From a young age I submitted the occasional story to magazines, only to receive rejection after rejection, then one day at work I happened to tell my boss that I wanted to write, he said I could start by compiling the office procedures manual. Now that wasn’t quite what I had in mind but I saw it as an opportunity so I put a great deal of effort into the task, and waited anxiously for his feedback. He took a while to come back to me and when he did he, ‘Anne, forget about writing!’

Now one of my strengths is that I don’t get put off by other people’s opinions. I wasn’t prepared to give up my dream and although I knew I didn’t have any great talent as a writer, I felt I could learn.

My career progressed and I was appointed manager of a women’s financial planning business. I was asked by a major magazine to write a column for them, but my employer refused to let me write it, instead my firm had their public relations person write it under my name. I was delighted when the magazine turned the column down and I started getting serious about writing a column myself.

Applying the principles of positive thinking a couple of times a day, just for a few seconds, I would visualise my photo and name at the top of a column. As I was often contacted by the media for comments on financial matters I started telling every journalist I came in contact with that I wanted to write a column. One day a freelance journalist rang and said, “Cleo magazine is looking for a financial columnist, I mentioned you and they would like you to submit something.” I did, and they offered me a monthly column.

Now I still didn’t have any great talent, but I was known in the industry and I had expertise in money and investments. The magazine obviously decided this was enough and their editor refined the articles I submitted to make them more reader friendly. Each month I would take the column I had written and check it word-for-word against the edited version that appeared in the magazine. As I took note of the changes the editor made my writing style improved and within six months I was writing for two major magazines and two local newspapers.
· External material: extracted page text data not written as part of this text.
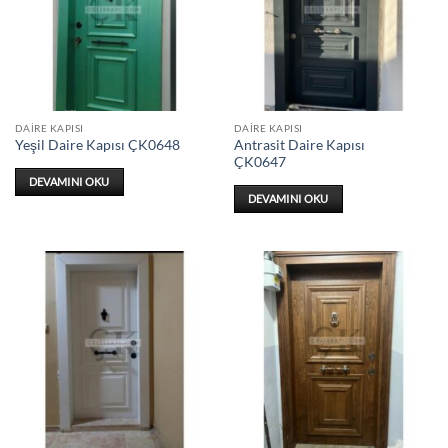
DAIRE KAPISI
DAIRE KAPISI
Antrasit Daire Kapısı
Yeşil Daire Kapısı ÇK0648
ÇK0647
DEVAMINI OKU
DEVAMINI OKU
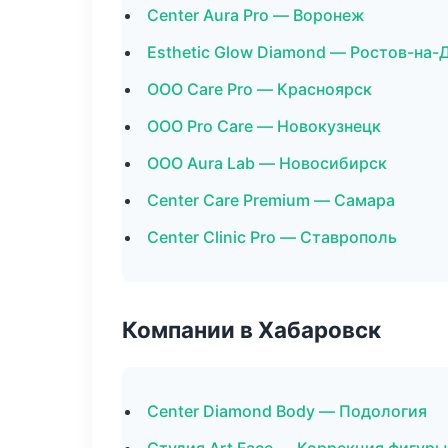
Center Aura Pro — Воронеж
Esthetic Glow Diamond — Ростов-на-
ООО Care Pro — Красноярск
ООО Pro Care — Новокузнецк
ООО Aura Lab — Новосибирск
Center Care Premium — Самара
Center Clinic Pro — Ставрополь
Компании в Хабаровск
Center Diamond Body — Подология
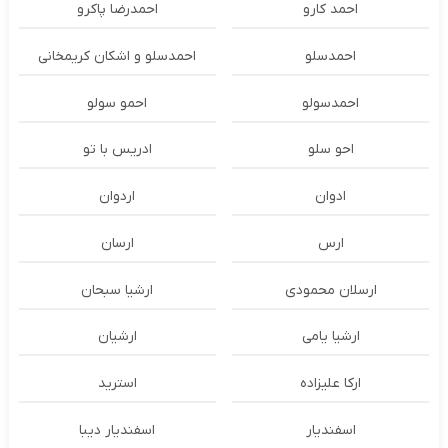
احمد کارو
احمدرضا پاکرو
احمدسلو
احمدسلو و اشکان کریمخانی
احمدسولو
احمو سولو
احو سلو
ادریس با تو
ادوان
اردوان
ارس
ارسان
ارسلان محمودی
ارشیا سبحان
ارشیا یامی
ارشیان
ارکا علیزاده
استرید
اسفندیار
اسفندیار دیبا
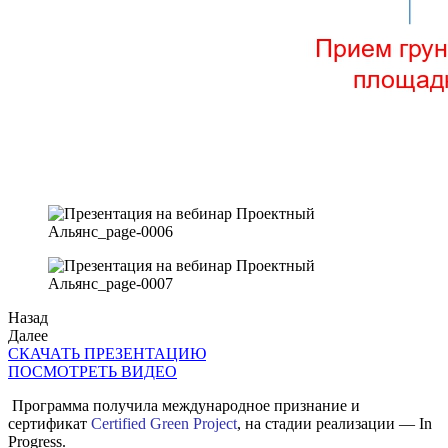
Назад
Далее
СКАЧАТЬ ПРЕЗЕНТАЦИЮ
ПОСМОТРЕТЬ ВИДЕО
Программа получила международное признание и
сертификат
Certified Green Project
, на стадии реализации — In
Progress.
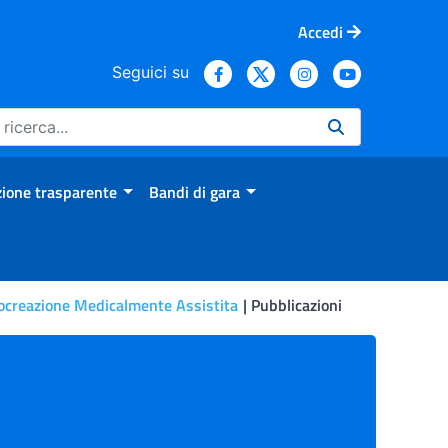
Accedi
Seguici su
ione trasparente
Bandi di gara
rocreazione Medicalmente Assistita
Pubblicazioni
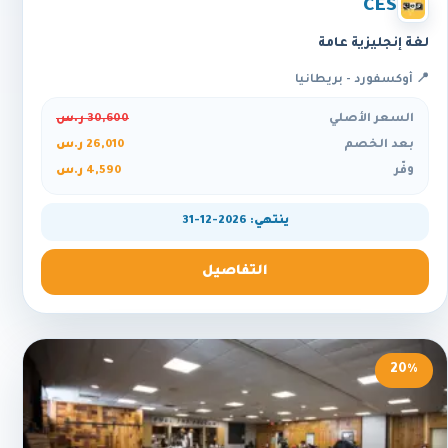
CES
لغة إنجليزية عامة
📍 أوكسفورد - بريطانيا
السعر الأصلي
30,600 ر.س
بعد الخصم
26,010 ر.س
وفّر
4,590 ر.س
ينتهي: 2026-12-31
التفاصيل
20%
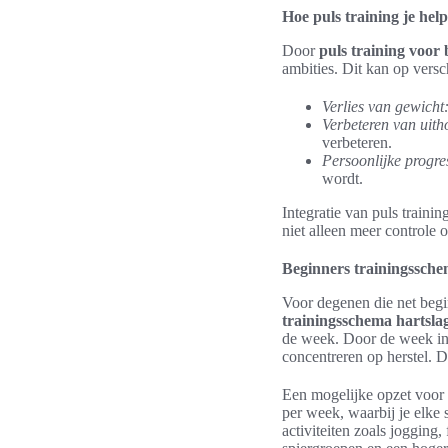
Hoe puls training je help
Door
puls training voor
ambities. Dit kan op versc
Verlies van gewicht
Verbeteren van uit
verbeteren.
Persoonlijke progre
wordt.
Integratie van puls traini
niet alleen meer controle
Beginners trainingssche
Voor degenen die net begin
trainingsschema hartsla
de week. Door de week in 
concentreren op herstel. Di
Een mogelijke opzet voor
per week, waarbij je elke 
activiteiten zoals jogging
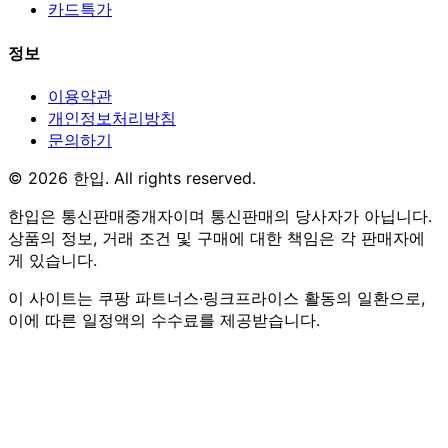
카드특가
정보
이용약관
개인정보처리방침
문의하기
© 2026 한입. All rights reserved.
한입은 통신판매중개자이며 통신판매의 당사자가 아닙니다.
상품의 정보, 거래 조건 및 구매에 대한 책임은 각 판매자에
게 있습니다.
이 사이트는 쿠팡 파트너스·링크프라이스 활동의 일환으로,
이에 따른 일정액의 수수료를 제공받습니다.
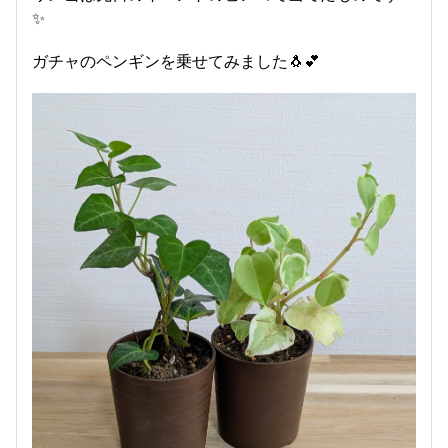
✨
ガチャのペンギンを乗せてみました🐧💕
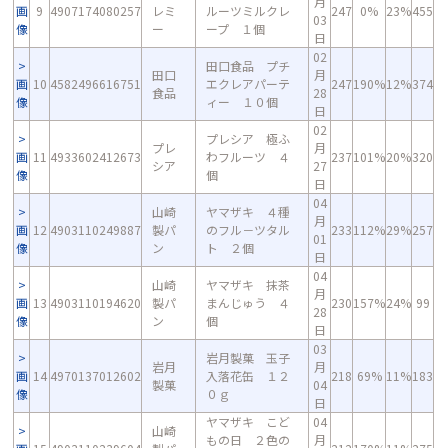
月
画
9
4907174080257
レミ
ルーツミルクレ
247
0%
23%
455
03
像
ー
ープ １個
日
02
田口食品 プチ
田口
月
画
10
4582496616751
エクレアパーテ
247
190%
12%
374
食品
28
像
ィー １０個
日
02
プレシア 極ふ
プレ
月
画
11
4933602412673
わフルーツ ４
237
101%
20%
320
シア
27
像
個
日
04
山崎
ヤマザキ ４種
月
画
12
4903110249887
製パ
のフル－ツタル
233
112%
29%
257
01
像
ン
ト ２個
日
04
山崎
ヤマザキ 抹茶
月
画
13
4903110194620
製パ
まんじゅう ４
230
157%
24%
99
28
像
ン
個
日
03
岩月製菓 玉子
岩月
月
画
14
4970137012602
入落花缶 １２
218
69%
11%
183
製菓
04
像
０ｇ
日
ヤマザキ こど
04
山崎
もの日 ２色の
月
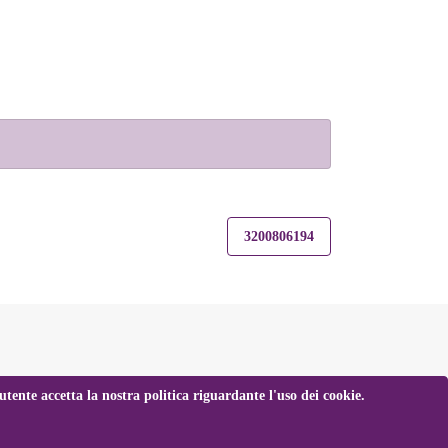
3200806194
tente accetta la nostra politica riguardante l'uso dei cookie.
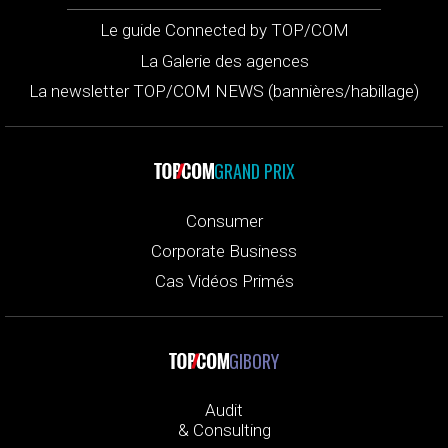
Le guide Connected by TOP/COM
La Galerie des agences
La newsletter TOP/COM NEWS (bannières/habillage)
GRAND PRIX
Consumer
Corporate Business
Cas Vidéos Primés
GIBORY
Audit
& Consulting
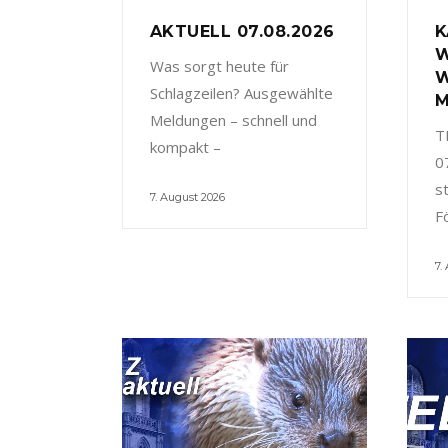
AKTUELL 07.08.2026
K
W
Was sorgt heute für
W
Schlagzeilen? Ausgewählte
M
Meldungen – schnell und
T
kompakt –
0
s
7. August 2026
F
7.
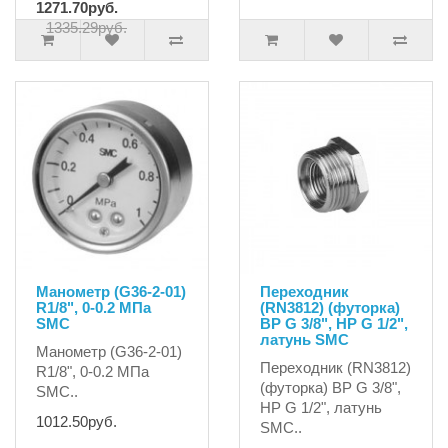
1271.70руб.
1335.29руб.
Манометр (G36-2-01)
Переходник
R1/8", 0-0.2 МПа
(RN3812) (футорка)
SMC
ВР G 3/8", НР G 1/2",
латунь SMC
Манометр (G36-2-01)
Переходник (RN3812)
R1/8", 0-0.2 МПа
(футорка) ВР G 3/8",
SMC..
НР G 1/2", латунь
1012.50руб.
SMC..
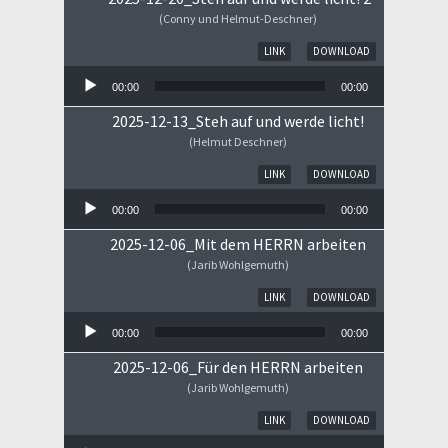
(Conny und Helmut-Deschner)
Audio-Player
LINK
DOWNLOAD
00:00
00:00
2025-12-13_Steh auf und werde licht!
(Helmut Deschner)
Audio-Player
LINK
DOWNLOAD
00:00
00:00
2025-12-06_Mit dem HERRN arbeiten
(Jarib Wohlgemuth)
Audio-Player
LINK
DOWNLOAD
00:00
00:00
2025-12-06_Für den HERRN arbeiten
(Jarib Wohlgemuth)
Audio-Player
LINK
DOWNLOAD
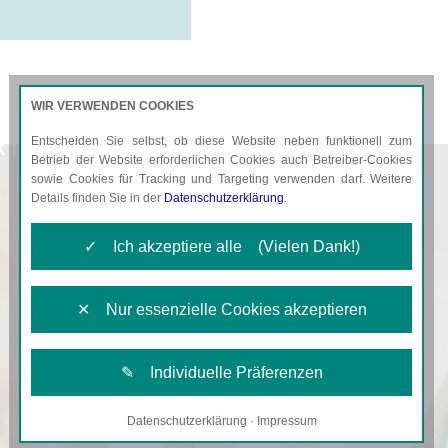
WIR VERWENDEN COOKIES
Entscheiden Sie selbst, ob diese Website neben funktionell zum
KTUELLES
KARRIERE
Betrieb der Website erforderlichen Cookies auch Betreiber-Cookies
sowie Cookies für Tracking und Targeting verwenden darf. Weitere
Details finden Sie in der
Datenschutzerklärung
.
✓ Ich akzeptiere alle (Vielen Dank!)
✕ Nur essenzielle Cookies akzeptieren
✎ Individuelle Präferenzen
Datenschutzerklärung
·
Impressum
Notwendige Cookies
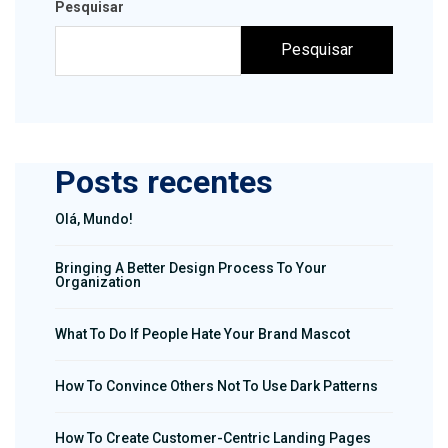
Pesquisar
Pesquisar
Posts recentes
Olá, Mundo!
Bringing A Better Design Process To Your
Organization
What To Do If People Hate Your Brand Mascot
How To Convince Others Not To Use Dark Patterns
How To Create Customer-Centric Landing Pages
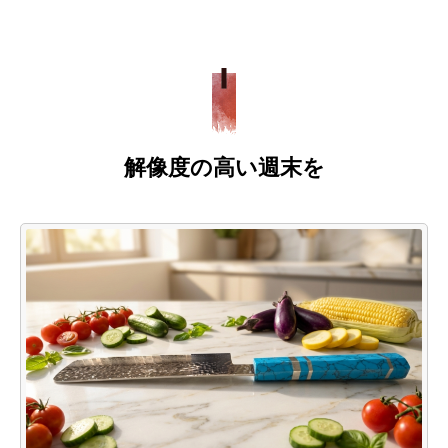
解像度の高い週末を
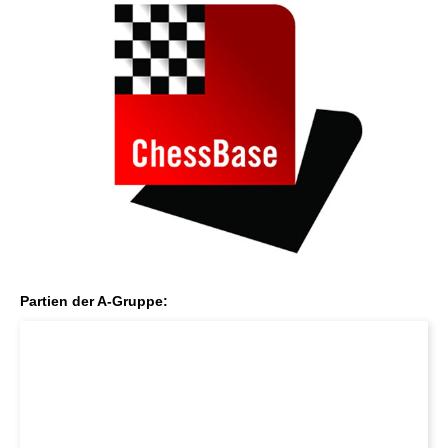
Partien der A-Gruppe:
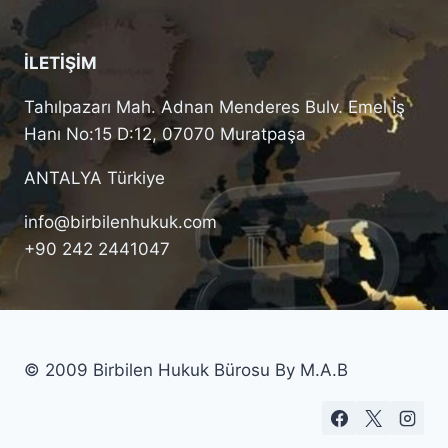
İLETİŞİM
Tahılpazarı Mah. Adnan Menderes Bulv. Emel İş
Hanı No:15 D:12, 07070 Muratpaşa
ANTALYA Türkiye
info@birbilenhukuk.com
+90 242 2441047
© 2009 Birbilen Hukuk Bürosu By M.A.B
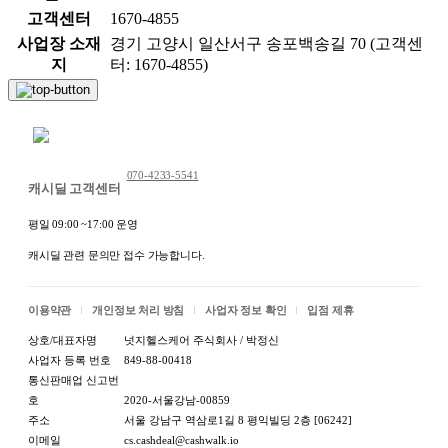
고객센터
1670-4855
사업장 소재
경기 고양시 일산서구 송포백송길 70 (고객센
지
터: 1670-4855)
채팅 문의하기
070-4233-5541
캐시딜 고객센터
평일 09:00 ~17:00 운영
캐시딜 관련 문의만 접수 가능합니다.
이용약관
개인정보 처리 방침
사업자 정보 확인
입점 제휴
상호/대표자명
넛지헬스케어 주식회사 / 박정신
사업자 등록 번호
849-88-00418
통신판매업 신고번
호
2020-서울강남-00859
주소
서울 강남구 역삼로1길 8 평익빌딩 2층 [06242]
이메일
cs.cashdeal@cashwalk.io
When a leading magazine editor of Australia’s best-selling magazine, The Women’s Weekly, said I was a very good writer and that I wrote like a journalist, I nearly floated out of her office I felt so happy. I knew it was time to write my book.

I took one day a week away from the office to devote to my book. The first day I sat at my desk and said to myself, “How on earth do you write a book?” It wasn’t as easy as I thought it would be. After several hours of pondering this question I went to my bookshelf and took out several books from my favourite authors and studied their style. The ones I liked best wrote in a very conversational style and that’s what I did, I imagined myself talking to a client and wrote down what I would say.

When I had a rough manuscript I sent it off to several publishers and it was accepted. I didn’t know you weren’t supposed to do this and I didn’t know that very few people get accepted. Sometimes ignorance is bliss. My book was accepted by Doubleday and my publisher Rex Finch appointed two wonderful editors to work with me. Those editors taught me how to structure a book, how to rephrase a sentence. It took me three years and countless rewrites to complete that book, Financially Free, which went on to become a runaway best seller, and while that book is now out of print, copies are still regularly sold on Ebay, 25 years after publication.

Since that time I have written six books, ghost written three books, and adapted two of Suze Orman’s books for the Australian market. I now write a weekly blog.

In the book Outliers Malcolm Gladwell refers to the 10,000 hour rule. In study after study of writers, chess masters, musicians, sports people and even master criminals they found that that while some people have innate talent, that wasn’t enough to make them successful. True mastery was achieved on average after 10,000 hours of practice, and anyone with the will to put in the work can attain a high level of mastery.

That’s the power of a dream coupled with positive thinking and the will to do the work. Never let anyone tell you it can’t be done when you know in your heart it can.